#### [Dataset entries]
++++++++++

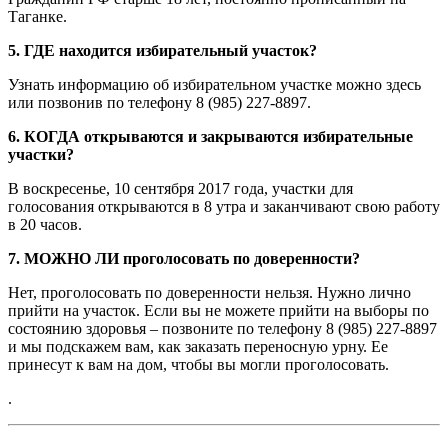
Таганке.
5. ГДЕ находится избирательный участок?
Узнать информацию об избирательном участке можно здесь
или позвонив по телефону 8 (985) 227-8897.
6. КОГДА открываются и закрываются избирательные
участки?
В воскресенье, 10 сентября 2017 года, участки для
голосования открываются в 8 утра и заканчивают свою работу
в 20 часов.
7. МОЖНО ЛИ проголосовать по доверенности?
Нет, проголосовать по доверенности нельзя. Нужно лично
прийти на участок. Если вы не можете прийти на выборы по
состоянию здоровья – позвоните по телефону 8 (985) 227-8897
и мы подскажем вам, как заказать переносную урну. Ее
принесут к вам на дом, чтобы вы могли проголосовать.
.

++++++++++

#### [WORK ORDER]
The records above should be returned word for word, with every picture left out.

#### [SOLUTION TO THIS EXERCISE]
Таганке.
5. ГДЕ находится избирательный участок?
Узнать информацию об избирательном участке можно здесь
или позвонив по телефону 8 (985) 227-8897.
6. КОГДА открываются и закрываются избирательные
участки?
В воскресенье, 10 сентября 2017 года, участки для
голосования открываются в 8 утра и заканчивают свою работу
в 20 часов.
7. МОЖНО ЛИ проголосовать по доверенности?
Нет, проголосовать по доверенности нельзя. Нужно лично
прийти на участок. Если вы не можете прийти на выборы по
состоянию здоровья – позвоните по телефону 8 (985) 227-8897
и мы подскажем вам, как заказать переносную урну. Ее
принесут к вам на дом, чтобы вы могли проголосовать.
.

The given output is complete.